“¡Vamos! ¡Vamos!”, continuaban gritando los soldados. En el puesto militar aún se oían los tiros. Al salir, vi a Paulo Filisberto, el administrador nativo de la Misión, y le pregunté:
–¿Usted también va?
–No –respondió, temeroso.
Lo abracé en señal de despedida y le dije adiós. No me animé a avisarle sobre los chicos que estaban escondidos en la casa adyacente a la mía. Al día siguiente, ellos rompieron la puerta y escaparon.
Los hombres de la UNITA me rodearon y me obligaron a continuar. Fue cuando noté que tenía conmigo las llaves de todo el hospital. Retrocedí y se las arrojé a Paulo, pidiéndole que las entregara al personal del hospital. La idea de que jamás regresaría se negaba a tomar cabida en mi mente.
Pasamos frente a la casa de los Oliveira, que estaba abierta e iluminada; en cambio, las de los nativos permanecían en completa oscuridad y silencio. Al pasar frente al hogar de uno de los profesores más jóvenes del seminario, dije algunas palabras en voz alta y tono confiado, sabiendo que estaba despierto y oiría lo que sucedía. Este joven había perdido a sus padres en un secuestro similar al de aquella dramática noche y desde entonces solía sufrir depresiones. Pensando en lo que significaría para él nuestra desaparición, traté de dejar una última nota de confianza.
Ahora ya estábamos delante del hospital. Volviéndome hacia Henda, le pregunté:
–¿Puedo despedirme de los paciente y de los enfermeros?

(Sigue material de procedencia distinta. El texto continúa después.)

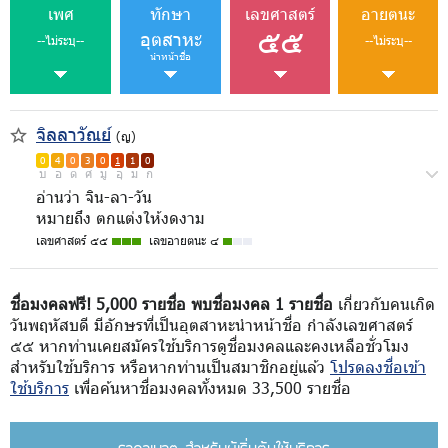
เพศ
ทักษา
เลขศาสตร์
อายตนะ
๕๕
อุตสาหะ
--ไม่ระบุ--
--ไม่ระบุ--
นำหน้าชื่อ
จิลลาวัณย์
(ญ)
0
4
0
3
0
1
1
0
บ
อ
ด
ศ
มู
อุ
ม
ก
อ่านว่า จิน-ลา-วัน
หมายถึง ตกแต่งให้งดงาม
เลขศาสตร์ ๕๕
เลขอายตนะ ๔
ชื่อมงคลฟรี! 5,000 รายชื่อ พบชื่อมงคล 1 รายชื่อ
เกี่ยวกับคนเกิด
วันพฤหัสบดี มีอักษรที่เป็นอุตสาหะนำหน้าชื่อ กำลังเลขศาสตร์
๕๕ หากท่านเคยสมัครใช้บริการดูชื่อมงคลและคงเหลือชั่วโมง
สำหรับใช้บริการ หรือหากท่านเป็นสมาชิกอยู่แล้ว
โปรดลงชื่อเข้า
ใช้บริการ
เพื่อค้นหาชื่อมงคลทั้งหมด 33,500 รายชื่อ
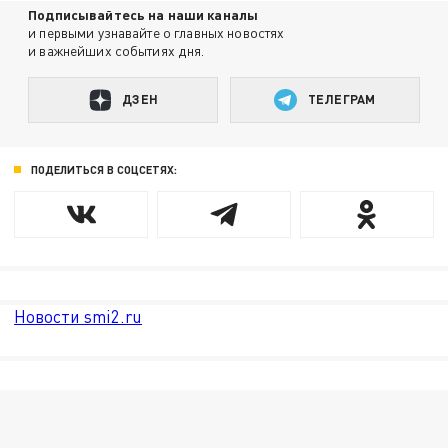
Подписывайтесь на наши каналы
и первыми узнавайте о главных новостях
и важнейших событиях дня.
ДЗЕН
ТЕЛЕГРАМ
ПОДЕЛИТЬСЯ В СОЦСЕТЯХ:
Новости smi2.ru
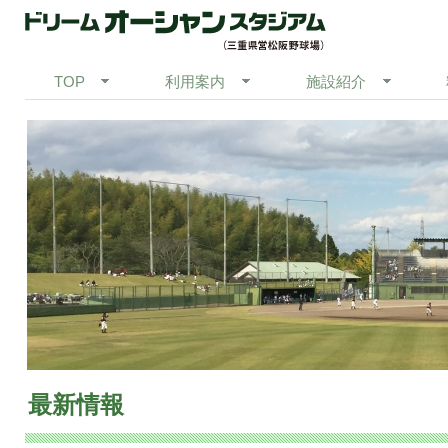
TOP
利用案内
施設紹介
最新情報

–No. Claro que no –respondió secamente–. No puede. Si hace eso, pensarán que viene voluntariamente. Usted está siendo secuestrada y ellos deben saberlo.
Al rodear el hospital advertí que la farmacia estaba abierta y acababa de ser saqueada. Les pregunté qué significaba eso. Uno de los soldados notó mi expresión y con sarcasmo dijo: “Sí. Eso también lo hicimos nosotros”.
Seguimos avanzando hasta llegar a la zona de pastoreo del ganado de la vaquería, donde nos cruzamos con el guarda de la Misión. Corrí a su encuentro, lo abracé y le dije que a través de él quería despedirme de todo el personal de la Misión y que los amaba mucho.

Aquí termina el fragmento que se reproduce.